Maybe he’s eight years old? It’s hard for me to gauge anymore, with my child rearing years indelible in the rear-view mirror. He’s on his bicycle, wearing a helmet, coasting down the street I’m walking in the glorious, gauzy light of a dawning Saturday morning. I expect a parent, or some other adult to be in tow, and I’m a little surprised when no one materializes. He is alone. I wonder how many times he had to beg at his parents’ feet to be allowed out the door unchaperoned to taste his own burgeoning abandon.

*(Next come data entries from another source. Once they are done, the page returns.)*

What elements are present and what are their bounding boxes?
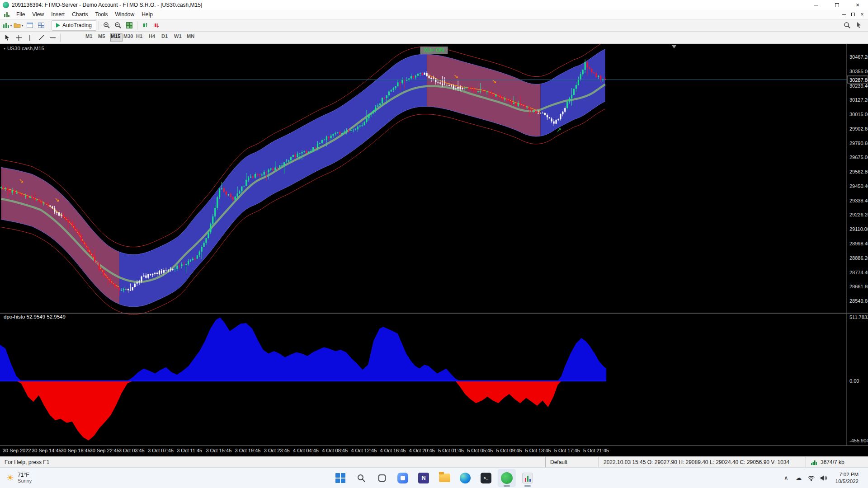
chart-window-icon[interactable] (4, 12, 10, 17)
search-button[interactable] (352, 469, 370, 487)
price-tick-label: 28774.40 (849, 270, 868, 275)
down-arrow-marker: ↘ (491, 78, 496, 84)
edge-button[interactable] (456, 469, 474, 487)
timeframe-m5-button[interactable]: M5 (98, 33, 110, 42)
weather-widget[interactable]: ☀ 71°F Sunny (0, 468, 38, 488)
child-restore-button[interactable] (849, 11, 857, 18)
tile-windows-button[interactable] (124, 20, 135, 31)
start-button[interactable] (331, 469, 349, 487)
search-icon (357, 474, 366, 483)
chart-window: ↘↘↘↘↗30467.2030355.0030239.4030127.20300… (0, 44, 868, 456)
chat-button[interactable] (394, 469, 412, 487)
windows-logo-icon (335, 473, 345, 483)
dpo-scale-min: -455.9049 (849, 438, 868, 443)
sell-order-button[interactable] (151, 20, 162, 31)
price-tick-label: 30239.40 (849, 83, 868, 89)
menu-file[interactable]: File (13, 10, 28, 19)
file-explorer-button[interactable] (435, 469, 453, 487)
menu-view[interactable]: View (28, 10, 47, 19)
time-tick-label: 3 Oct 03:45 (119, 448, 145, 453)
profiles-button[interactable]: ▾ (13, 20, 24, 31)
timeframe-m1-button[interactable]: M1 (85, 33, 97, 42)
onenote-icon (418, 473, 429, 483)
clock-time: 7:02 PM (839, 471, 859, 478)
data-window-button[interactable] (36, 20, 47, 31)
price-tick-label: 29338.40 (849, 198, 868, 203)
timeframe-m15-button[interactable]: M15 (110, 33, 123, 42)
pointer-mode-button[interactable] (854, 20, 864, 31)
timeframe-mn-button[interactable]: MN (186, 33, 198, 42)
status-bar: For Help, press F1 Default 2022.10.03 15… (0, 456, 868, 467)
menu-window[interactable]: Window (112, 10, 138, 19)
onenote-button[interactable] (415, 469, 433, 487)
menu-bar: File View Insert Charts Tools Window Hel… (0, 10, 868, 19)
trendline-tool-button[interactable] (36, 33, 47, 43)
zoom-in-button[interactable] (101, 20, 112, 31)
wifi-icon[interactable] (806, 471, 817, 485)
open-indicator (524, 485, 531, 487)
terminal-button[interactable] (477, 469, 495, 487)
zoom-out-button[interactable] (113, 20, 123, 31)
child-close-button[interactable]: × (858, 11, 866, 18)
dpo-scale-zero: 0.00 (849, 378, 859, 384)
timeframe-h1-button[interactable]: H1 (136, 33, 148, 42)
timeframe-d1-button[interactable]: D1 (161, 33, 173, 42)
menu-tools[interactable]: Tools (92, 10, 112, 19)
up-arrow-marker: ↗ (557, 127, 561, 133)
timeframe-h4-button[interactable]: H4 (148, 33, 160, 42)
menu-insert[interactable]: Insert (47, 10, 68, 19)
timeframe-m30-button[interactable]: M30 (123, 33, 135, 42)
hidden-icons-button[interactable]: ∧ (780, 471, 792, 485)
profile-selector[interactable]: Default (545, 457, 599, 467)
time-tick-label: 3 Oct 11:45 (177, 448, 202, 453)
time-tick-label: 3 Oct 07:45 (148, 448, 174, 453)
task-view-button[interactable] (373, 469, 391, 487)
clock-widget[interactable]: 7:02 PM 10/5/2022 (831, 471, 863, 485)
volume-icon[interactable] (818, 471, 830, 485)
vertical-line-tool-button[interactable] (24, 33, 35, 43)
bar-info: 2022.10.03 15:45 O: 29027.90 H: 29089.40… (599, 457, 806, 467)
onedrive-icon[interactable]: ☁ (793, 471, 805, 485)
menu-charts[interactable]: Charts (68, 10, 91, 19)
chart-tools-toolbar: M1 M5 M15 M30 H1 H4 D1 W1 MN (0, 32, 868, 44)
active-app-button[interactable] (498, 469, 516, 487)
time-tick-label: 5 Oct 21:45 (583, 448, 609, 453)
task-view-icon (378, 474, 386, 482)
chart-shift-marker (672, 45, 676, 48)
sun-icon: ☀ (6, 473, 14, 483)
collapse-icon[interactable]: ▾ (4, 47, 5, 51)
standard-toolbar: ▾ ▾ AutoTrading (0, 19, 868, 32)
weather-condition: Sunny (18, 478, 32, 484)
minimize-button[interactable] (806, 0, 826, 10)
time-tick-label: 3 Oct 15:45 (206, 448, 231, 453)
restore-button[interactable] (826, 0, 847, 10)
horizontal-line-tool-button[interactable] (47, 33, 58, 43)
cursor-tool-button[interactable] (2, 33, 13, 43)
down-arrow-marker: ↘ (19, 177, 24, 184)
timeframe-w1-button[interactable]: W1 (174, 33, 186, 42)
metatrader-button[interactable] (519, 469, 537, 487)
close-button[interactable]: × (847, 0, 868, 10)
symbol-search-button[interactable] (842, 20, 853, 31)
time-tick-label: 30 Sep 22:45 (90, 448, 119, 453)
title-bar: 2091136394: FTMO-Server - Demo Account -… (0, 0, 868, 10)
time-tick-label: 5 Oct 13:45 (525, 448, 551, 453)
down-arrow-marker: ↘ (55, 196, 60, 203)
play-icon (56, 23, 60, 28)
crosshair-tool-button[interactable] (13, 33, 24, 43)
buy-order-button[interactable] (140, 20, 151, 31)
new-chart-button[interactable]: ▾ (2, 20, 13, 31)
child-minimize-button[interactable] (840, 11, 848, 18)
weather-temp: 71°F (18, 472, 32, 478)
price-chart-canvas[interactable]: ↘↘↘↘↗30467.2030355.0030239.4030127.20300… (0, 44, 868, 456)
desktop: 2091136394: FTMO-Server - Demo Account -… (0, 0, 868, 488)
price-tick-label: 30355.00 (849, 69, 868, 74)
menu-help[interactable]: Help (138, 10, 156, 19)
autotrading-button[interactable]: AutoTrading (52, 20, 96, 31)
toolbar-separator (49, 21, 49, 30)
time-tick-label: 30 Sep 2022 (3, 448, 31, 453)
time-tick-label: 30 Sep 18:45 (61, 448, 90, 453)
time-tick-label: 5 Oct 09:45 (496, 448, 522, 453)
green-app-icon (501, 472, 513, 484)
market-watch-button[interactable] (24, 20, 35, 31)
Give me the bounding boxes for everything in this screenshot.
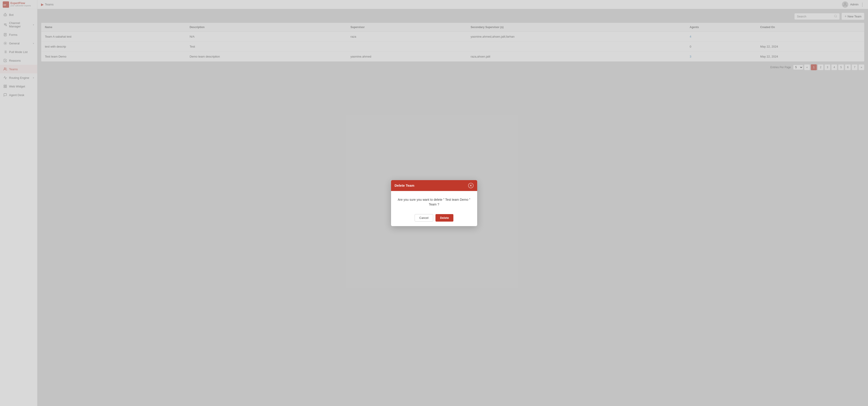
cancel-button[interactable]: Cancel [414, 214, 433, 222]
modal-overlay: Delete Team ✕ Are you sure you want to d… [0, 0, 868, 406]
delete-team-modal: Delete Team ✕ Are you sure you want to d… [391, 180, 477, 226]
modal-title: Delete Team [395, 183, 414, 188]
modal-footer: Cancel Delete [391, 211, 477, 226]
modal-header: Delete Team ✕ [391, 180, 477, 191]
modal-body: Are you sure you want to delete " Test t… [391, 191, 477, 211]
modal-message: Are you sure you want to delete " Test t… [396, 197, 473, 207]
delete-button[interactable]: Delete [435, 214, 454, 222]
modal-close-button[interactable]: ✕ [468, 183, 473, 188]
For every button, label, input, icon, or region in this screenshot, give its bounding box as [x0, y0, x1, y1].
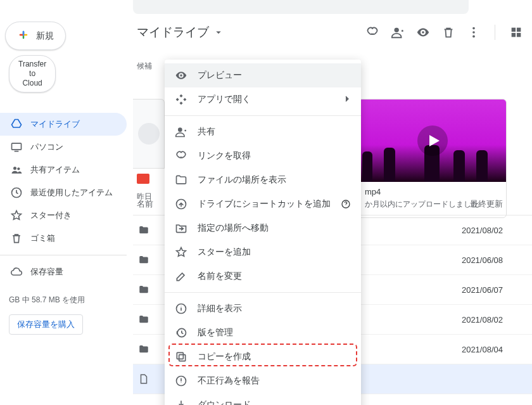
context-menu: プレビュー アプリで開く 共有 リンクを取得 ファイルの場所を表示 ドライブにシ… — [165, 60, 361, 405]
file-icon — [137, 373, 151, 385]
buy-storage-button[interactable]: 保存容量を購入 — [9, 314, 83, 335]
move-icon — [175, 222, 187, 235]
sidebar-item-storage[interactable]: 保存容量 — [0, 260, 127, 283]
preview-icon[interactable] — [416, 25, 430, 39]
shortcut-icon — [175, 198, 187, 210]
trash-icon — [10, 232, 23, 245]
plus-icon — [17, 29, 30, 43]
sidebar-item-my-drive[interactable]: マイドライブ — [0, 113, 127, 136]
grid-view-icon[interactable] — [509, 25, 523, 39]
menu-get-link[interactable]: リンクを取得 — [165, 144, 361, 168]
play-icon[interactable] — [417, 125, 448, 157]
chevron-right-icon — [342, 94, 352, 106]
transfer-to-cloud-button[interactable]: Transfer to Cloud — [9, 55, 56, 93]
folder-icon — [137, 314, 151, 325]
new-button[interactable]: 新規 — [5, 22, 66, 50]
menu-preview[interactable]: プレビュー — [165, 63, 361, 87]
rename-icon — [175, 270, 187, 283]
sidebar-item-trash[interactable]: ゴミ箱 — [0, 227, 127, 250]
menu-open-with[interactable]: アプリで開く — [165, 87, 361, 112]
folder-icon — [137, 254, 151, 266]
menu-add-star[interactable]: スターを追加 — [165, 240, 361, 264]
person-add-icon — [175, 125, 187, 138]
star-outline-icon — [175, 246, 187, 259]
folder-icon — [137, 224, 151, 236]
history-icon — [175, 326, 187, 339]
separator — [495, 25, 495, 40]
star-icon — [10, 209, 23, 222]
video-file-name: mp4 — [365, 187, 500, 196]
sidebar-item-recent[interactable]: 最近使用したアイテム — [0, 181, 127, 204]
suggestion-card-video[interactable]: mp4 か月以内にアップロードしました — [358, 99, 507, 218]
card-date: 昨日 — [137, 191, 161, 202]
new-button-label: 新規 — [36, 30, 54, 42]
folder-icon — [137, 344, 151, 355]
suggestion-card-left[interactable]: 昨日 — [133, 99, 165, 207]
video-upload-info: か月以内にアップロードしました — [365, 199, 500, 210]
search-bar[interactable] — [133, 0, 469, 14]
menu-view-details[interactable]: 詳細を表示 — [165, 297, 361, 321]
menu-add-shortcut[interactable]: ドライブにショートカットを追加 — [165, 192, 361, 216]
sidebar-item-shared[interactable]: 共有アイテム — [0, 158, 127, 181]
copy-icon — [175, 350, 187, 363]
download-icon — [175, 399, 187, 405]
link-icon — [175, 150, 187, 162]
storage-usage: GB 中 58.7 MB を使用 — [0, 295, 127, 305]
warning-icon — [175, 375, 187, 387]
sidebar-item-starred[interactable]: スター付き — [0, 204, 127, 227]
share-icon[interactable] — [391, 25, 405, 39]
cloud-icon — [10, 266, 23, 278]
get-link-icon[interactable] — [365, 25, 379, 39]
dropdown-icon — [213, 27, 224, 38]
menu-download[interactable]: ダウンロード — [165, 393, 361, 405]
people-icon — [10, 164, 23, 176]
menu-share[interactable]: 共有 — [165, 120, 361, 144]
folder-icon — [137, 284, 151, 295]
help-icon[interactable] — [341, 199, 351, 209]
folder-outline-icon — [175, 174, 187, 186]
more-icon[interactable] — [467, 25, 481, 39]
open-with-icon — [175, 93, 187, 106]
menu-rename[interactable]: 名前を変更 — [165, 264, 361, 288]
clock-icon — [10, 186, 23, 199]
page-title[interactable]: マイドライブ — [137, 24, 224, 41]
eye-icon — [175, 69, 187, 82]
avatar-placeholder — [138, 123, 160, 145]
sidebar-item-computers[interactable]: パソコン — [0, 136, 127, 158]
image-icon — [137, 174, 149, 184]
delete-icon[interactable] — [441, 25, 455, 39]
info-icon — [175, 302, 187, 315]
sidebar: 新規 Transfer to Cloud マイドライブ パソコン 共有アイテム … — [0, 19, 127, 405]
sidebar-nav: マイドライブ パソコン 共有アイテム 最近使用したアイテム スター付き ゴミ箱 … — [0, 113, 127, 283]
video-thumbnail — [358, 100, 506, 182]
menu-make-copy[interactable]: コピーを作成 — [165, 345, 361, 369]
menu-move-to[interactable]: 指定の場所へ移動 — [165, 216, 361, 240]
computer-icon — [10, 141, 23, 153]
menu-manage-versions[interactable]: 版を管理 — [165, 321, 361, 345]
menu-show-location[interactable]: ファイルの場所を表示 — [165, 168, 361, 192]
menu-report-abuse[interactable]: 不正行為を報告 — [165, 369, 361, 393]
separator — [0, 255, 127, 255]
toolbar — [365, 25, 523, 40]
drive-icon — [10, 118, 23, 131]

With more than 150 days logged in this pandemic, I find myself
deeply rooted in monotony. My shoes have
worn ruts in the same handful of roads. Every day is ground hog’s day, a
haunting routine I struggle to break. It
does not go unnoticed nor unappreciated that I am employed, and largely
unaffected economically. For this I am
grateful. I am fortunate to be wrestling
with the challenges at the tip of Maslow’s Hierarchy
of Needs because I am blessed with what must be fulfilled in order to keep
climbing.
Those who know me well have heard me repeat my belief that
this time will transform us if we allow it.
It’s the allowing that is hard. I have known for a long time I need a change.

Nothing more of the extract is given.